In the SLM configuration file where you are reusing modules and components from other SLM files, you need to define the filenames of where these reusable sections reside. The syntax to do so is as follows:

<!DOCTYPE SLM_system [
    <!ENTITY inclusion_name SYSTEM 'filename'>
]>

where inclusion_name is a name that you use in your SLM configuration file to identify the reusable entities and filename is a separate file on your system where your reusable SLM modules and components are defined.

At the point in your SLM configuration file where you want to include the reusable entities, include them by specifying the following:

&inclusion_name;

For example, in your system you have a file called my_reusable_modules.xml where you have defined the SLM modules and components that can be included in different SLM configuration files. Then, in one of your SLM configuration files, you can define an entity named reuseModules and later include it:

<!DOCTYPE SLM_system [
    <!ENTITY reuseModules SYSTEM 'my_reusable_modules.xml'>
]>
...
<SLM:system>
    ...
    <!-- Include the contents of what's specified in 'my_reusable_modules.xml'
            by specifying the entity 'reuseModules' -->
    &reuseModules;
    ...
</SLM:system>

Sample configuration files

Suppose you want to automate the setup of your system's IP connectivity.

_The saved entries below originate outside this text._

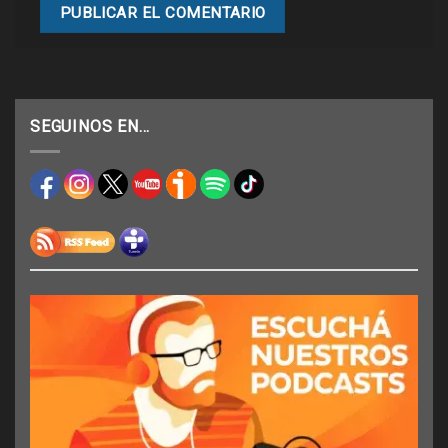
SEGUINOS EN…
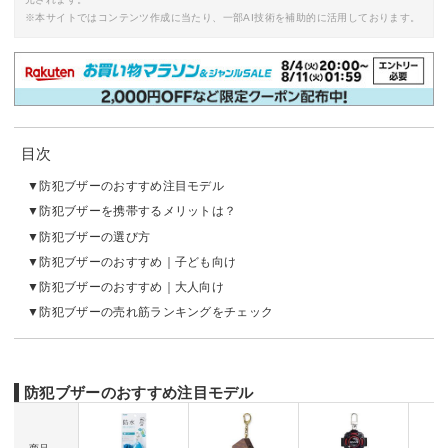
※本サイトではコンテンツ作成に当たり、一部AI技術を補助的に活用しております。
目次
防犯ブザーのおすすめ注目モデル
防犯ブザーを携帯するメリットは？
防犯ブザーの選び方
防犯ブザーのおすすめ｜子ども向け
防犯ブザーのおすすめ｜大人向け
防犯ブザーの売れ筋ランキングをチェック
防犯ブザーのおすすめ注目モデル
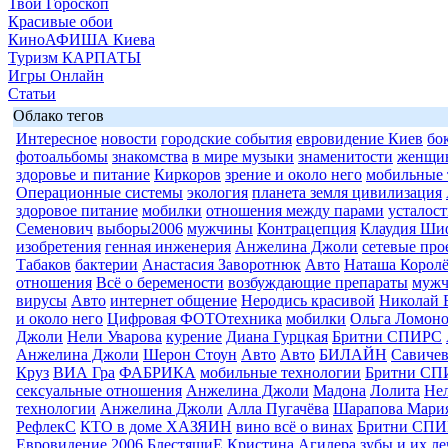
Твой Гороскоп
Красивые обои
КиноАФИША Киева
Туризм КАРПАТЫ
Игры Онлайн
Статьи
Облако тегов
Интересное
новости
городские события
евровидение Киев
бо
фотоальбомы
знакомства
в мире музыки
знаменитости
женщи
здоровье и питание
Киркоров
зрение и около него
мобильные 
Операционные системы
экология
планета земля цивилизация
здоровое питание
мобилки
отношения между парами
усталост
Семенович
выборы2006
мужчины
Контрацепция
Клаудия Ши
изобретения
генная инженерия
Анжелина Джоли
сетевые про
Табаков
бактерии
Анастасия Заворотнюк
Авто
Наташа Королё
отношения
Всё о беремености
возбуждающие препараты
муж
вирусы
Авто
интернет общение
Неродись красивой
Николай 
и около него
Цифровая ФОТОтехника
мобилки
Ольга Ломоно
Джоли
Нели Уварова
курение
Диана Гурцкая
Бритни СПИРС
Анжелина Джоли
Шерон Стоун
Авто
Авто
БИЛАЙН
Савиче
Круз
ВИА Гра
ФАБРИКА
мобильные технологии
Бритни СП
сексуальные отношения
Анжелина Джоли
Мадона
Лолита
Нел
технологии
Анжелина Джоли
Алла Пугачёва
Шарапова Мари
РефлекС
КТО в доме ХАЗЯИН
вино всё о винах
Бритни СП
Евровидение 2006
БлестящиЕ
Кристина Агилера
зубы и их л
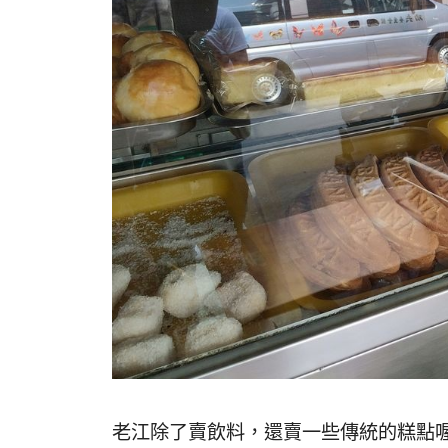
老江除了賣飲料，還賣一些傳統的糕點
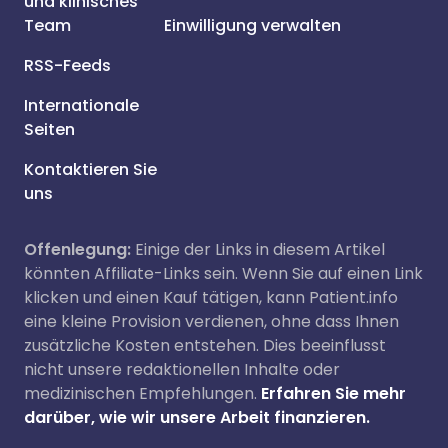
und klinisches
Team
Einwilligung verwalten
RSS-Feeds
Internationale
Seiten
Kontaktieren Sie
uns
Offenlegung:
Einige der Links in diesem Artikel
könnten Affiliate-Links sein. Wenn Sie auf einen Link
klicken und einen Kauf tätigen, kann Patient.info
eine kleine Provision verdienen, ohne dass Ihnen
zusätzliche Kosten entstehen. Dies beeinflusst
nicht unsere redaktionellen Inhalte oder
medizinischen Empfehlungen.
Erfahren Sie mehr
darüber, wie wir unsere Arbeit finanzieren.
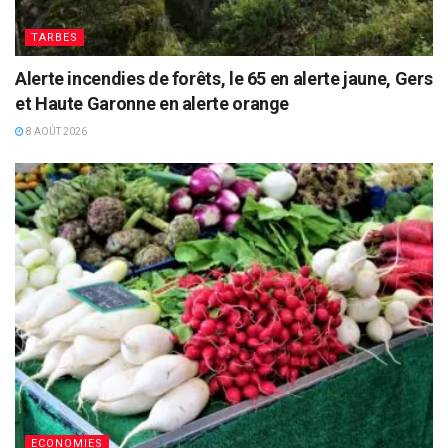
TARBES
Alerte incendies de forêts, le 65 en alerte jaune, Gers
et Haute Garonne en alerte orange
8 AOÛT 2026
ECONOMIES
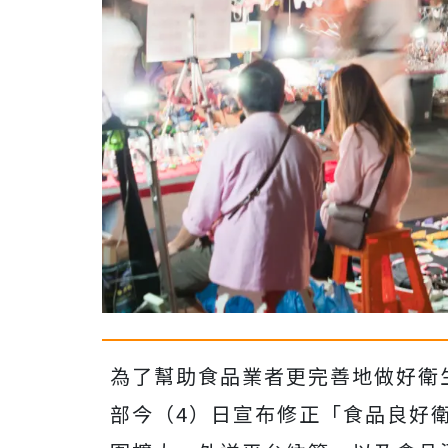
為了幫助食品業者更完善地做好衛
部今（4）日宣布修正「食品良好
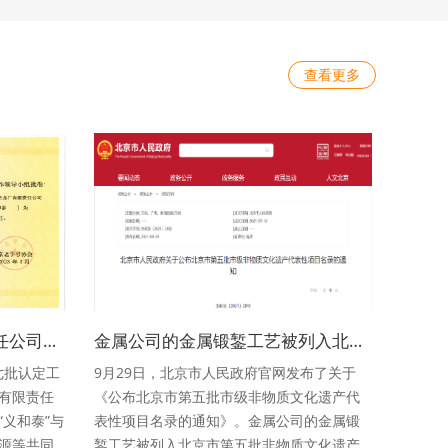
查看更多
北京市金属工艺品厂有限责任公司获评“北京老字号”称号
金属公司的金属锻錾工艺被列入北京市第五批非物质文化遗产代表性项目名录！
七批认定工
9月29日，北京市人民政府官网发布了关于
有限责任
《公布北京市第五批市级非物质文化遗产代
义和泰”与
表性项目名录的通知》。金属公司的金属锻
源等共同
錾工艺被列入北京市第五批非物质文化遗产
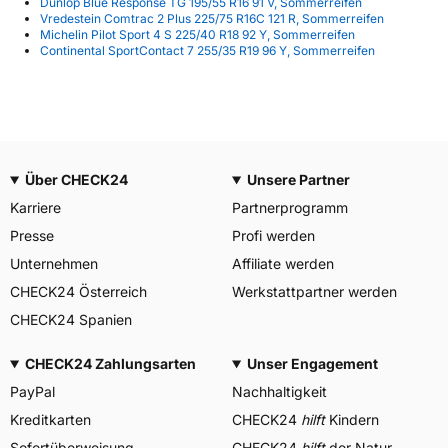
Dunlop Blue Response TG 195/55 R16 91 V, Sommerreifen
Vredestein Comtrac 2 Plus 225/75 R16C 121 R, Sommerreifen
Michelin Pilot Sport 4 S 225/40 R18 92 Y, Sommerreifen
Continental SportContact 7 255/35 R19 96 Y, Sommerreifen
Über CHECK24
Unsere Partner
Karriere
Partnerprogramm
Presse
Profi werden
Unternehmen
Affiliate werden
CHECK24 Österreich
Werkstattpartner werden
CHECK24 Spanien
CHECK24 Zahlungsarten
Unser Engagement
PayPal
Nachhaltigkeit
Kreditkarten
CHECK24
hilft
Kindern
Sofortüberweisung
CHECK24
hilft
der Natur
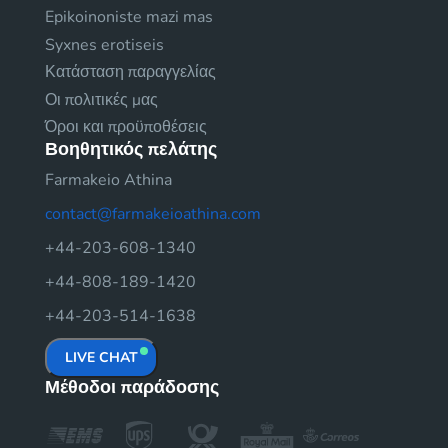
Epikoinoniste mazi mas
Syxnes erotiseis
Κατάσταση παραγγελίας
Οι πολιτικές μας
Όροι και προϋποθέσεις
Βοηθητικός πελάτης
Farmakeio Athina
contact@farmakeioathina.com
+44-203-608-1340
+44-808-189-1420
+44-203-514-1638
LIVE CHAT
Μέθοδοι παράδοσης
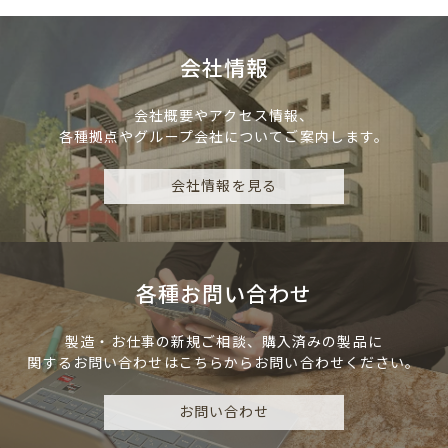
会社情報
会社概要やアクセス情報、
各種拠点やグループ会社についてご案内します。
会社情報を見る
各種お問い合わせ
製造・お仕事の新規ご相談、
購入済みの製品に
関するお問い合わせは
こちらからお問い合わせください。
お問い合わせ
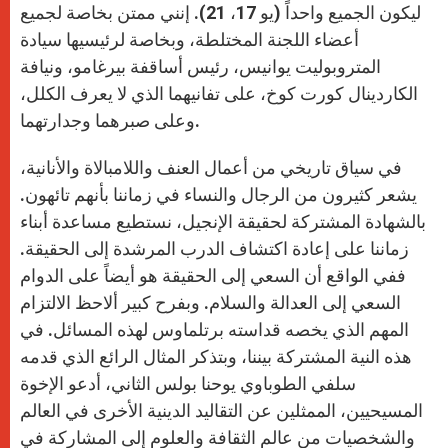
ليكون الجميع واحداً (يو 17، 21). إنني ممتن بخاصة لجميع
أعضاء اللجنة المختلطة، وبخاصة لرئيسيها سيادة
المتروبوليت يوانيس، رئيس أساقفة بيرغامو، ونيافة
الكاردينال كورت كوخ، على تفانيهما الذي لا يعرف الكلل،
وعلى صبرهما وجدارتهما.
في سياق تاريخي من أعمال العنف واللامبالاة والأنانية،
يشعر كثيرون من الرجال والنساء في زماننا بأنهم تائهون.
بالشهادة المشتركة لحقيقة الإنجيل، نستطيع مساعدة أبناء
زماننا على إعادة اكتشاف الدرب المرشدة إلى الحقيقة.
ففي الواقع أن السعي إلى الحقيقة هو أيضاً على الدوام
السعي إلى العدالة والسلام. وبفرح كبير ألاحظ الالتزام
المهم الذي يخصه قداسته برتلماوس لهذه المسائل. في
هذه النية المشتركة بيننا، وبتذكر المثال الرائع الذي قدمه
سلفي الطوباوي يوحنا بولس الثاني، أدعو الإخوة
المسيحيين، الممثلين عن التقاليد الدينية الأخرى في العالم
والشخصيات من عالم الثقافة والعلوم إلى المشاركة في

This would require running io-pkt, which creates an IP socket for network traffic, and then running ifconfig to bind an IP address to the socket. You can create a module to include two components that correspond to the two services, and then describe the dependency of ifconfig on io-pkt in the component entries. The XML file would then look like this:

<SLM:system>
    <SLM:component name="io-pkt">
        <SLM:command>/sbin/io-pkt-v6-hc</SLM:command>
        <SLM:args>-ptcpip stacksize=8192</SLM:args>
        <SLM:waitfor wait="pathname">/dev/socket</SLM:waitfor>
    </SLM:component>
    <SLM:component name="ifconfig">
        <SLM:depend>io-pkt</SLM:depend>
        <SLM:command>/sbin/ifconfig</SLM:command>
        <SLM:args>en0 192.168.1.5 up</SLM:args>
        <SLM:waitfor wait="exits"></SLM:waitfor>
    </SLM:component>
    <SLM:module name="net-setup">
        <SLM:member>io-pkt</SLM:member>
        <SLM:member>ifconfig</SLM:member>
    </SLM:module>
</SLM:system>

The following example shows how to use SLM to start a shell:

<SLM:component name="console"> 
    <SLM:command launch="session">/bin/ksh</SLM:command> 
    <SLM:args>-l</SLM:args> 
    <SLM:tty>/dev/ser1</SLM:tty> 
    ... 
</SLM:component>

The following example shows how sshd could be started by SLM (so that sshd could be monitored):

<SLM:component name="sshd">
    <SLM:command launch="pathname">/system/xbin/sshd</SLM:command> 
    <SLM:args>-D</SLM:args>
    ... 
</SLM:component>

Normal vs. abnormal termination

SLM considers a process to have terminated normally in the following situations only:

SLM terminates a component's process because:
- a stop action was created by executing slmctl stop component.
- a dependency required SLM to stop the component's process.
The component is configured with a waitfor=exits and the component's process exits with the expected exit code.

All other process terminations are considered abnormal and cause SLM to restart the component process. If a process has died too frequently in a certain time period, SLM stops trying to restart the process even though the termination is abnormal.